In 2000, they were again lobbied to expand the categories of complaints not put into personnel files to include "exonerated" and "unsustained". They again changed the law.

This is all chronicled in Penal Code 832.5.

Guess what? Chief Guerra is using a conflicting provision in another part of the penal code to ensure that NO complaints (even sustained, or not sustained) are put into an officer's personnel file. I've asked him to explain his justification for this, but have not received an answer.

Certainly, sustained complaints should be included in a personnel file of anyone, including police officers. This creates a strong disincentive to engage in improper behavior as it can follow an individual to future employment. Not sustained complaints should be as well, as a future hiring agency might well consider such conduct to have been worthy of a sustained verdict, or simply the existence of too many complaints as a warning sign.

The issue for this community to ponder is: why won't APD even include sustained (and not sustained complaints) in an officer's personnel file?

Posted by Jon Buckheit, a resident of Atherton: West Atherton
on Mar 24, 2010 at 9:17 am

(To clarify the above comment, the "conflicting provision in another part of the penal code" offers Chief Guerra the choice of whether or not to put sustained and not sustained complaints into the personnel file; he is choosing not to.
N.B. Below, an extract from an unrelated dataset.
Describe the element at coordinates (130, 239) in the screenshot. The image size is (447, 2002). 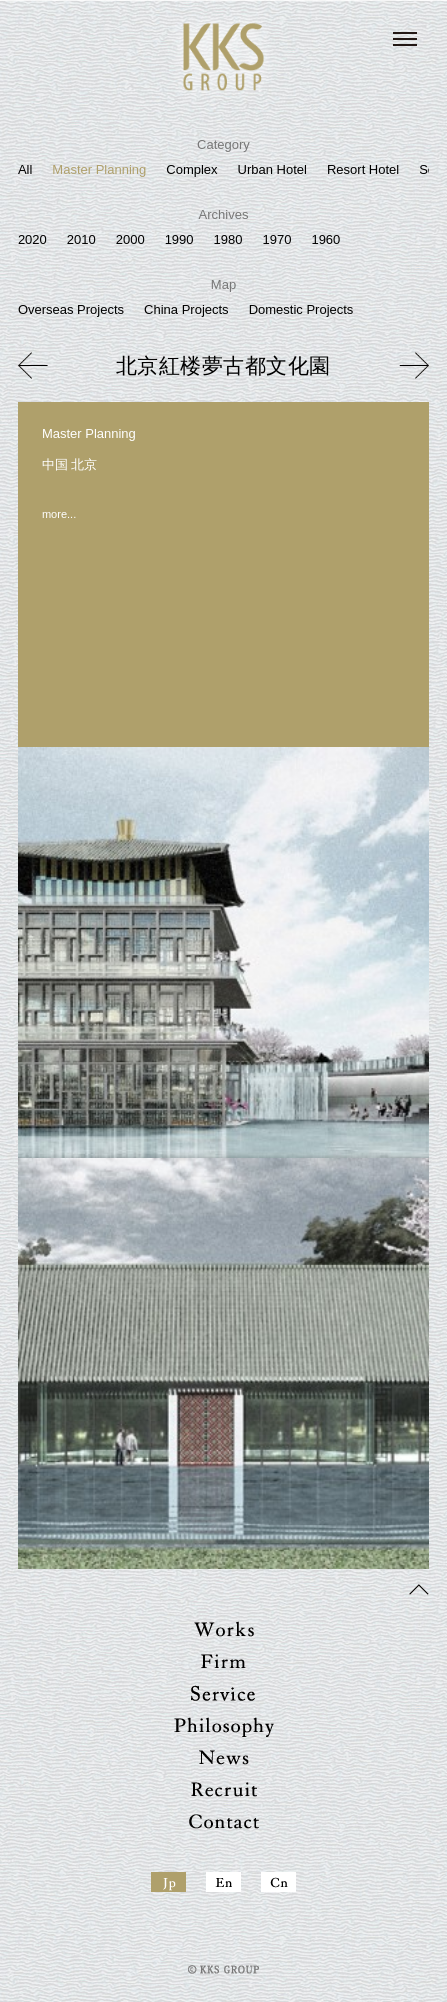
I see `2000` at that location.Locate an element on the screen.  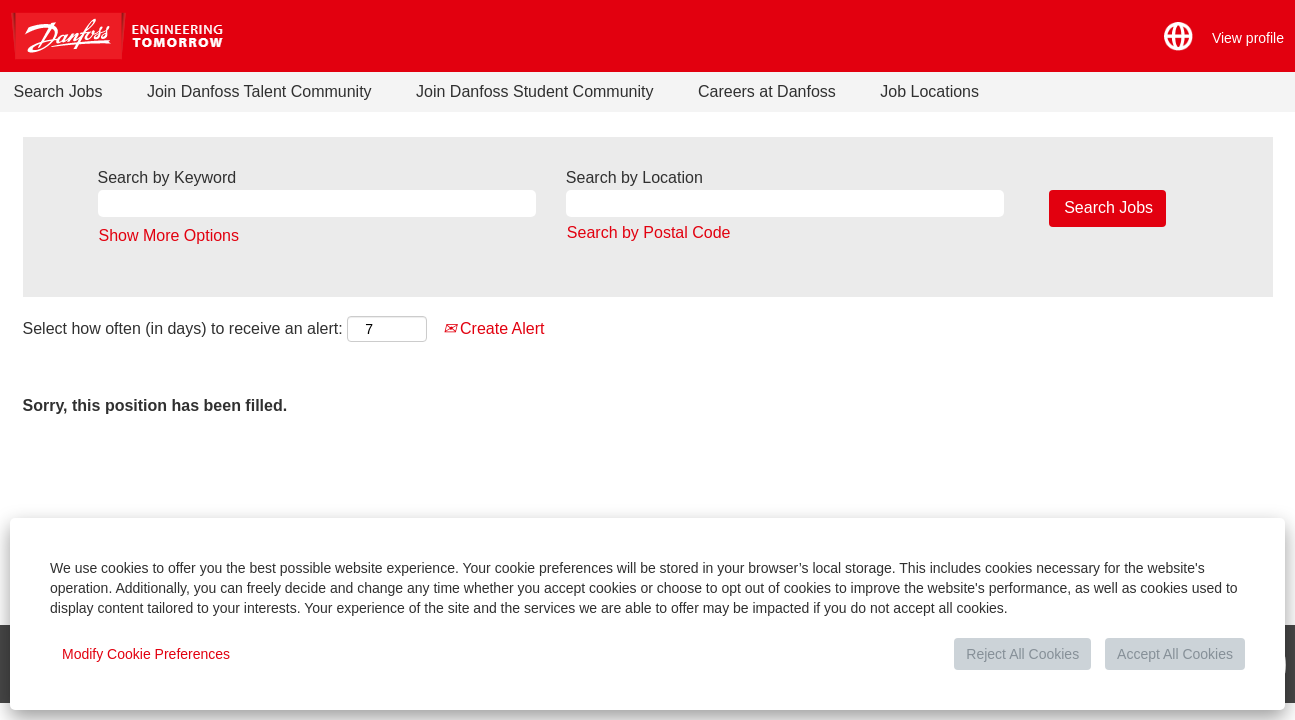
Search by Postal Code [button] is located at coordinates (649, 232).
There is nothing requiring him not to).

Posted by Lived in Atherton 30 years, a resident of Atherton: West Atherton
on Mar 24, 2010 at 3:44 pm

Here's my awesome Atherton Police Dept Story:

A couple of years ago, my mom (also a resident of Atherton) called the police in the middle of the night because her alarm was going off and she thought she heard noises within the house.

The police dept raided the house across the street. Worth noting: both houses were correctly labeled with BOTH street addresses AND Atherton Alarm Tags. We'll call that house 'Home of Internet Executive A.' The police entered and 'cleared' that residence, finding the actual resident asleep in his bed with his wife (the police did NOT announce their presence upon entering this residence.)

Dispatch told my mom that the house had been searched and that it was safe to come out from hiding. Her: "Really? I didn't hear the police inside the house." Dispatch: "Yep. Your house has been cleared and is safe. You can come out." She came out and there was nobody anywhere. No police,.. no nothing. Turns out they went across the street and cleared that house instead. If there had, in fact, been an intruder, she would have been put at risk by the Police Department by telling her that everything was safe. That doesn't even address the fact that during this instance, the police entered ANOTHER persons house (Internet Executive A), disabled the alarm, and searched the residence for intruders, even though it WAS NOT the person who called in the alarm. 1) Why did the police tell my mom that everything was safe, when they were clearly in the wrong house? 2) Why did the police enter another house during the middle of the night for no reason? Let's be frank: if the police entered my house in the middle of the night (with no announcement and by mistake), someone is getting shot. Nothing against the police-- I think they generally do a great job. BUT, in this case, they risked their own lives by entering a house, unannounced, and for no reason, AS WELL AS risked my mothers life by telling her that her house had been deemed safe, when it had NOT been.

I pray for some oversight. Personally, I've had good experiences, but it seems like they are operating in a risky gray-area.

And hearing that there may possibly be officers on the force that are stealing from residents, with the council conveniently covering things up doesn't help one bit. Regardless of the fact that I rely on the Police for my protection, after hearing these consistent stories, there is no way I would ever provide access keys or my alarm code to this department. i hate to say it, but it's true. In fact, I gave the Atherton PD a fake alarm code that doesn't turn off my alarm at all-- it silently calls the San Mateo Sheriffs Office instead. If some corrupt cop breaks into my house, I don't want them knowing my actual alarm disarm code, and I want a county officer to come back me up against the locals.